「売れる法人営業」が無意識に使う3つのワザ

一流営業マンには、これが「当たり前」です

結果を出せる人が実践している基本をお教えします(写真 : EKAKI / PIXTA)
法人営業は、最も多くのビジネスパーソンが携わっている仕事の1つといえる。小手先のノウハウ本は数多くあるが、結局はそれ以前の「基本」がなっていなければ、どんなノウハウも意味をなさない。
こうしたビジネスの「基本」は長い年月をかけて有効性が確認されてきたものであり、知っているのと知らないのとでは仕事の習得や実践に天と地ほどの差が出るという。
ビジネススクールで学ぶ必修基礎&フレームワークが「1フレーズ」ですっきりわかる、をコンセプトにまとめた『MBA 100の基本』をこのたび上梓した著者が、結果をコンスタントに出せる法人営業担当者が実践している基本を解説する。

 

営業という仕事に関しては、「伝説の営業担当者」の経験から記された書籍がすでに多数出ています。しかし、往々にして個人的経験に寄り過ぎているきらいがあり、再現性が必ずしも高くはありません。

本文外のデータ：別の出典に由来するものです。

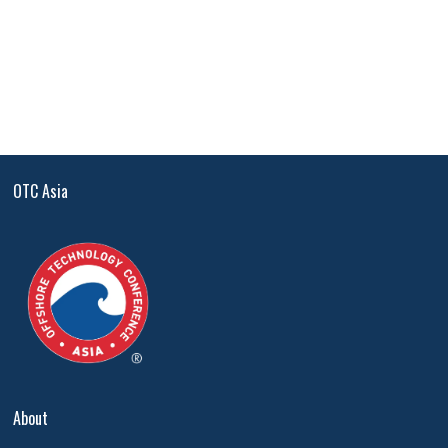
OTC Asia
About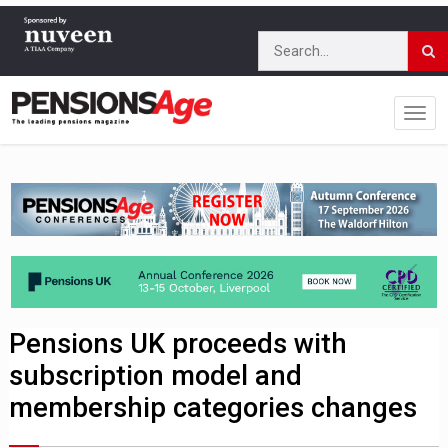
Pensions UK proceeds with
subscription model and
membership categories changes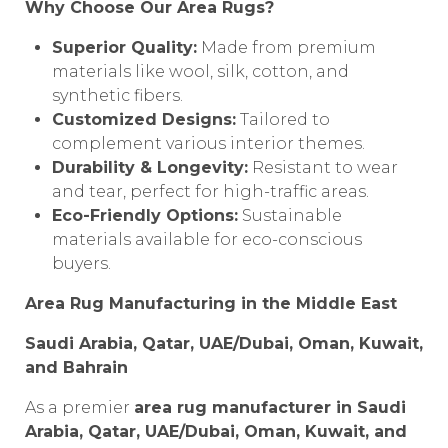
Why Choose Our Area Rugs?
Superior Quality:
Made from premium
materials like wool, silk, cotton, and
synthetic fibers.
Customized Designs:
Tailored to
complement various interior themes.
Durability & Longevity:
Resistant to wear
and tear, perfect for high-traffic areas.
Eco-Friendly Options:
Sustainable
materials available for eco-conscious
buyers.
Area Rug Manufacturing in the Middle East
Saudi Arabia, Qatar, UAE/Dubai, Oman, Kuwait,
and Bahrain
As a premier
area rug manufacturer in Saudi
Arabia, Qatar, UAE/Dubai, Oman, Kuwait, and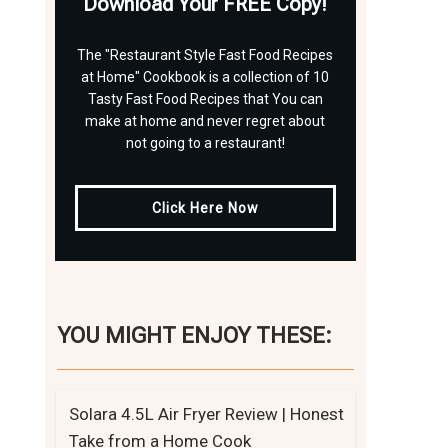
Download Your FREE Copy!
The "Restaurant Style Fast Food Recipes
at Home" Cookbook is a collection of 10
Tasty Fast Food Recipes that You can
make at home and never regret about
not going to a restaurant!
Click Here Now
YOU MIGHT ENJOY THESE:
Solara 4.5L Air Fryer Review | Honest
Take from a Home Cook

また、精神論(例:土日にプライベートで偶然に会ったように装い、距離感を縮め、情報を得よ)や、顧客に印象付けるテクニック(例:ハンカチの上にカバンを置け)に偏っていることも少なくありません。どれもヒントにはなるものの、文脈依存的な部分が大きく、また皆がまねできるわけでもありません。

そこで本稿では、法人営業担当者であれば誰でもある程度は活用しうる、MBA(経営大学院)的な知見をベースにした再現性の高いティップスをご紹介したいと思います。

時間は「影響力のある人」に使う

『MBA100の基本』は発売1カ月で3万部を超えるベストセラーになっている(書影をクリックすると、アマゾンのサイトにジャンプします)

特に新規顧客の開拓の場面でよくある失敗の1つが、購買の意思決定に影響を与えない人間との接触、コミュニケーションに時間を使いすぎてしまうことです。

筆者もかつて法人営業に携わったことがありますが、顧客を訪問して最初に出てくる相手が、購買意思決定のキーパーソンというケースはむしろまれです。

誰が実質的な意思決定者なのか、その意思決定者に大きな影響を与えるのは誰なのかをスピーディに見抜く必要があります。そして、それぞれのキーパーソンが何を重視しているのかを早めに知るのです。